TASK
Lines before the one containing "она сказала что" are left out; that line and all after it, through the end of the records, must be transcribed exactly.

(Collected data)
··········

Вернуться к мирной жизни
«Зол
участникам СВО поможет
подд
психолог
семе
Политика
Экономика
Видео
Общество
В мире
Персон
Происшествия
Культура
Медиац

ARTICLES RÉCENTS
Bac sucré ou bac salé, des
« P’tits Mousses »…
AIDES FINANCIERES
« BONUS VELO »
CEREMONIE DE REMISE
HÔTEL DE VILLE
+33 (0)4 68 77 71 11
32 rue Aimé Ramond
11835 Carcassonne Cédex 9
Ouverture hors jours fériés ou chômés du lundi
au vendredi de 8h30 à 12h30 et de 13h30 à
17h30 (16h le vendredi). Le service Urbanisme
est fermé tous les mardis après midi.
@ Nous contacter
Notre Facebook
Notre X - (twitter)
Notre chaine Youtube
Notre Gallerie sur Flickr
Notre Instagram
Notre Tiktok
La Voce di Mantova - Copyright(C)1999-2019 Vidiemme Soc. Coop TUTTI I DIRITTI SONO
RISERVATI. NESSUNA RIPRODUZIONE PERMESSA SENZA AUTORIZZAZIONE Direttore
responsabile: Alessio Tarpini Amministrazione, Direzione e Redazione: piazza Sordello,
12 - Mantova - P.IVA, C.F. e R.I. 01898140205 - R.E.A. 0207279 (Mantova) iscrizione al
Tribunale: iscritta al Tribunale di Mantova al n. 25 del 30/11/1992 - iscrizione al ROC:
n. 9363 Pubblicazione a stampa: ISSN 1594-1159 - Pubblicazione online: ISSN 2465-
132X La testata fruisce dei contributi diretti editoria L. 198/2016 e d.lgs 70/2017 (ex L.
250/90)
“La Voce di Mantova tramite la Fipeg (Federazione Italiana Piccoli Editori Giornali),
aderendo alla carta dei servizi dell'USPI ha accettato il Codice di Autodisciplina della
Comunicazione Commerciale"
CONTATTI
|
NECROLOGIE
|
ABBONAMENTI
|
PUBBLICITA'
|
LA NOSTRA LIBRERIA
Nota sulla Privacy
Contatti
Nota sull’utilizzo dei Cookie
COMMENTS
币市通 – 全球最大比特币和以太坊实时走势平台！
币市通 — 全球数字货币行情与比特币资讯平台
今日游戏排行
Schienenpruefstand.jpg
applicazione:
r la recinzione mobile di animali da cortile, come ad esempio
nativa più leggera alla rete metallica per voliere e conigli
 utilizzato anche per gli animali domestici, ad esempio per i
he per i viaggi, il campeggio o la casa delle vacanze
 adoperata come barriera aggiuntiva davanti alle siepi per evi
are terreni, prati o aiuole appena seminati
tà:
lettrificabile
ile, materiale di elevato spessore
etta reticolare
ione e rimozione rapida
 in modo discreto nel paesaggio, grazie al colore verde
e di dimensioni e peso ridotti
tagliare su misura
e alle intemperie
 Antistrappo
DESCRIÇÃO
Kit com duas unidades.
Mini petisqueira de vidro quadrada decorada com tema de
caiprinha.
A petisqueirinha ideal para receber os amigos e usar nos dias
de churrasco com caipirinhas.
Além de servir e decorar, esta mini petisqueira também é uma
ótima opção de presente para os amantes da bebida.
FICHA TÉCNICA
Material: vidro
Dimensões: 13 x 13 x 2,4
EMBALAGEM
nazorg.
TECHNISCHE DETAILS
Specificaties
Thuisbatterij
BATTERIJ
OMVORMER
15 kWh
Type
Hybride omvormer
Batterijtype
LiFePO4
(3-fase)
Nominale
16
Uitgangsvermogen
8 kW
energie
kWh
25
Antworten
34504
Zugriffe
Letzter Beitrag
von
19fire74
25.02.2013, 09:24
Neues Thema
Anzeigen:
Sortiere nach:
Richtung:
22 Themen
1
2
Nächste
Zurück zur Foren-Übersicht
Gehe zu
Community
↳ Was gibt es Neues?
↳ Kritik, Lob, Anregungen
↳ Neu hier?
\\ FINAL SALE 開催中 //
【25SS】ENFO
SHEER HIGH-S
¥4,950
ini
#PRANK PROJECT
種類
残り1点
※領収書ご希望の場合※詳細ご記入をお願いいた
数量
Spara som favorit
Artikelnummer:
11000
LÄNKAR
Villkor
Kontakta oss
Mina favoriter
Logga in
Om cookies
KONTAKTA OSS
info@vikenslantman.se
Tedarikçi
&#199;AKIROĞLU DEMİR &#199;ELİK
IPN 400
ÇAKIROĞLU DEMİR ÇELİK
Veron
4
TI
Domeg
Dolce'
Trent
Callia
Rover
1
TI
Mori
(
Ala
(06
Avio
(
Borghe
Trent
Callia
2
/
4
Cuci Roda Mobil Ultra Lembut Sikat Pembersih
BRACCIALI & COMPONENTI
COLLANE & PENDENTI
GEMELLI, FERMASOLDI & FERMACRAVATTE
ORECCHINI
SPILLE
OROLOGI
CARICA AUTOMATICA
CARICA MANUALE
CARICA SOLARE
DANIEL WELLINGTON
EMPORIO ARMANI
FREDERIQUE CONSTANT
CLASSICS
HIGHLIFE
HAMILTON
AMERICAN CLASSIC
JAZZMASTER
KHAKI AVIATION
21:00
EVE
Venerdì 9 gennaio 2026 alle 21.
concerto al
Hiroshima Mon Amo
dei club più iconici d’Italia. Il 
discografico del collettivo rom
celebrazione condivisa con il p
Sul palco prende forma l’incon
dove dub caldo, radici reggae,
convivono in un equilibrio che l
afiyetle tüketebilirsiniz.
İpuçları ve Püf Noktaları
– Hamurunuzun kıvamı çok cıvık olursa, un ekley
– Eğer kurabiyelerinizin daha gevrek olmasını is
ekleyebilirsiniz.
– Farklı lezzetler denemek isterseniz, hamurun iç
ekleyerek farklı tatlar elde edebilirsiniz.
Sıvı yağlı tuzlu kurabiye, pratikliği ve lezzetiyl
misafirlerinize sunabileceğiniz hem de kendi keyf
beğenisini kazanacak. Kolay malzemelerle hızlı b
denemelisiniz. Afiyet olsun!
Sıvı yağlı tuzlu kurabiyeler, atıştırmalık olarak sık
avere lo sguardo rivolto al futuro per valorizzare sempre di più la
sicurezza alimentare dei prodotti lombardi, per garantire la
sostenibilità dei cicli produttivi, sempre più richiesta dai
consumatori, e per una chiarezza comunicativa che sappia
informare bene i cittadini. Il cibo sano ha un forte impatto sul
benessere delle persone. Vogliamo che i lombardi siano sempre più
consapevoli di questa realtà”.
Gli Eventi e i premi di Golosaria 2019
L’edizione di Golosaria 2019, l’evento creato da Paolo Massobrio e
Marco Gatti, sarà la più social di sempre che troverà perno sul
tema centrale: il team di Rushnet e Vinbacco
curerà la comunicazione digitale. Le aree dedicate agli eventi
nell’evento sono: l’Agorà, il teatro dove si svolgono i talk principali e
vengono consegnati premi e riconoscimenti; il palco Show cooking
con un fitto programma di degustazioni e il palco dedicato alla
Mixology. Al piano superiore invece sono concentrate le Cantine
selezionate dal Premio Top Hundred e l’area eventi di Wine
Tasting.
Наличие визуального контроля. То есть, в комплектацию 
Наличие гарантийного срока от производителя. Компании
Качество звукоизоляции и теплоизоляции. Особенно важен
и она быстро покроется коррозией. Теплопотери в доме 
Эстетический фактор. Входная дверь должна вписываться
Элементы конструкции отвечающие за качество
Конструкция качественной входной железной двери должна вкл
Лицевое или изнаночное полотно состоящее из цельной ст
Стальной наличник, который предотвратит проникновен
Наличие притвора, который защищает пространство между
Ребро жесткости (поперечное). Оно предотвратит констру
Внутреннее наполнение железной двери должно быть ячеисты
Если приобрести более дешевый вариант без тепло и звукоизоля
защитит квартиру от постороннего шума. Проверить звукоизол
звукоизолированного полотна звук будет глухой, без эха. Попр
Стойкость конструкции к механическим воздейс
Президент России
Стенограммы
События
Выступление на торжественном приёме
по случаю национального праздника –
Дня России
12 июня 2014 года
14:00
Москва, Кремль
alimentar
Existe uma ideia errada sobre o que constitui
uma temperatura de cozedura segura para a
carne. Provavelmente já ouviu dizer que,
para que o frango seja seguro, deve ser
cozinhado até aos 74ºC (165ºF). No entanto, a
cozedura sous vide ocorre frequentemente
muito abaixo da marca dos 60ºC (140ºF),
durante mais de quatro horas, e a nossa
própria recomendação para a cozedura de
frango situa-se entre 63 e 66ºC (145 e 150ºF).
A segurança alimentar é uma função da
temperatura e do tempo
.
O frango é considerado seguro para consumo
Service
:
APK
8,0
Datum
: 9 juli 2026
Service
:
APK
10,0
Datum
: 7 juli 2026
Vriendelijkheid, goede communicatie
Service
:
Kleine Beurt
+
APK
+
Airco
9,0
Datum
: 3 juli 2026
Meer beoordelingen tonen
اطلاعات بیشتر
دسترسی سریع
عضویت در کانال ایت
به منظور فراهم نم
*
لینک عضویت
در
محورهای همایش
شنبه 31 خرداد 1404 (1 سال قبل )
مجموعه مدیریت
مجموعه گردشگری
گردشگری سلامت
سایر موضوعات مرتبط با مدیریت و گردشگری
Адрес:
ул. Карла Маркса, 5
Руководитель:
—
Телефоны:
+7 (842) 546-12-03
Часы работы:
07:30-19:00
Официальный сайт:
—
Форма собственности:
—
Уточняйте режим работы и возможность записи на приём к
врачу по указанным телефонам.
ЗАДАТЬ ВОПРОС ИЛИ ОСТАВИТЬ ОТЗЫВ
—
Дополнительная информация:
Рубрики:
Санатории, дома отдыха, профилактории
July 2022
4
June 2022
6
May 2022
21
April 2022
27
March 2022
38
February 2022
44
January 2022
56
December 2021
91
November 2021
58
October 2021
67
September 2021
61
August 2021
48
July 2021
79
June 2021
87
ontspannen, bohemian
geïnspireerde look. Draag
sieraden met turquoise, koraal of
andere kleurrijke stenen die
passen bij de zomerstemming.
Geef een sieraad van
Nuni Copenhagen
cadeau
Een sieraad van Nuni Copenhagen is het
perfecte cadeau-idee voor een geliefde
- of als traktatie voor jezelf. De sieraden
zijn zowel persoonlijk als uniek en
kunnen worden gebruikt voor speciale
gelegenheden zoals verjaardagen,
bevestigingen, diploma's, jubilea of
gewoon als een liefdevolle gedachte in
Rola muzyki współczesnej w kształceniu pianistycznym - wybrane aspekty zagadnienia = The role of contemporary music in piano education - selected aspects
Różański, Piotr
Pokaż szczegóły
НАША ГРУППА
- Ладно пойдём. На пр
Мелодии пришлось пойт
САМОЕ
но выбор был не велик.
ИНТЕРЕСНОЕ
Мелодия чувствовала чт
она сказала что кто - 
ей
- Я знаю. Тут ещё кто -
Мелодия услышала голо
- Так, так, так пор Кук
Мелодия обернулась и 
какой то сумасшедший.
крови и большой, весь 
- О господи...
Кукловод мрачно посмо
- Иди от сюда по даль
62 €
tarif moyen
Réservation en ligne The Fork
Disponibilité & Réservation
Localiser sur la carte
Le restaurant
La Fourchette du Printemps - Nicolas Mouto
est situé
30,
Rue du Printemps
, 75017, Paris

··········

RESULT OF THE EXERCISE
она сказала что кто - 
ей
- Я знаю. Тут ещё кто -
Мелодия услышала голо
- Так, так, так пор Кук
Мелодия обернулась и 
какой то сумасшедший.
крови и большой, весь 
- О господи...
Кукловод мрачно посмо
- Иди от сюда по даль
62 €
tarif moyen
Réservation en ligne The Fork
Disponibilité & Réservation
Localiser sur la carte
Le restaurant
La Fourchette du Printemps - Nicolas Mouto
est situé
30,
Rue du Printemps
, 75017, Paris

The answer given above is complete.